If personal belongings don't offer clues to a Doe's identity, UMC turns to Metro Police, whose missing person's unit can try to match the patient's description to people reported missing, and run the patients' fingerprints through a criminal database.
A recovering patient may provide a name or a birthday, which can be used by social workers to lead to a birth certificate. It's rare for Does to remain unidentified or have long stays at UMC, and once they're identified they lose their John Doe classification. This year only 27 patients out of scores who were initially identified as John Does remained unidentified by the end of their stay, when they were either discharged onto the street - still with no name - or transferred to another facility.

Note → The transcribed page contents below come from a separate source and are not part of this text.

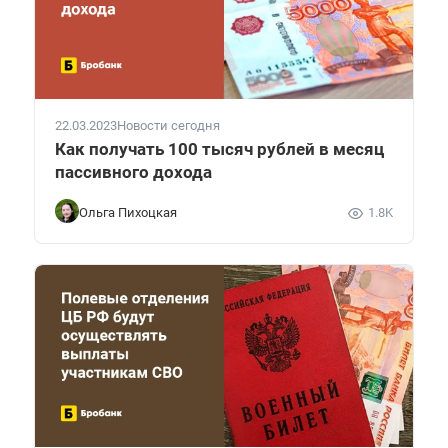
22.03.2023
Новости сегодня
Как получать 100 тысяч рублей в месяц
пассивного дохода
Ольга Пихоцкая
1.8K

A 52-year-old undocumented Honduran woman remained at UMC for six months, recovering from a car accident that left her with head injuries, a tracheotomy in her neck, feeding tube in her stomach and pins in her leg. The woman was identified through connections in the Honduran community.
UMC paid for the woman's return to San Pedro Sula, the second-largest city in Honduras, where she was reunited with her family.
A 75-year-old Canadian man who came to Las Vegas to strike it rich - only to lose $150,000 - spent three months at UMC as a comatose John Doe after a failed suicide attempt with a handgun. He woke up, remembered who he was and was escorted home to Vancouver.
Even though UMC provides some of the most advanced care in the valley, images of indigent and uninsured patients - who make up about half of the admissions - may scare away insured patients whose revenue is needed by the hospital. In 2006 UMC reported $120 million in uncompensated costs for indigent patients. (In 2005 it was $115 million - triple the costs incurred by Sunrise Hospital and Medical Center, a larger facility that ranks second in the county for uncompensated costs.)
UMC was reimbursed $88 million for indigent care by Clark County and $15 million from Medicaid. The remaining $17 million was a loss, to be offset by paying patients.
Peter Tibone, UMC's reimbursement manager, said UMC's mission is much different from most other hospitals in Las Vegas, which are for-profit companies.
"They operate in a mode that minimizes costs," Tibone said. "They do what's necessary to avoid taking care of indigents. They'll meet the required law if somebody comes into the emergency room, but if they can avoid taking care of someone who has no pay source, they'll do so. Our mandate is to care for everybody who falls sick within Clark County."
It's a mandate that extends to those whose very identities are, at least temporarily, unknown.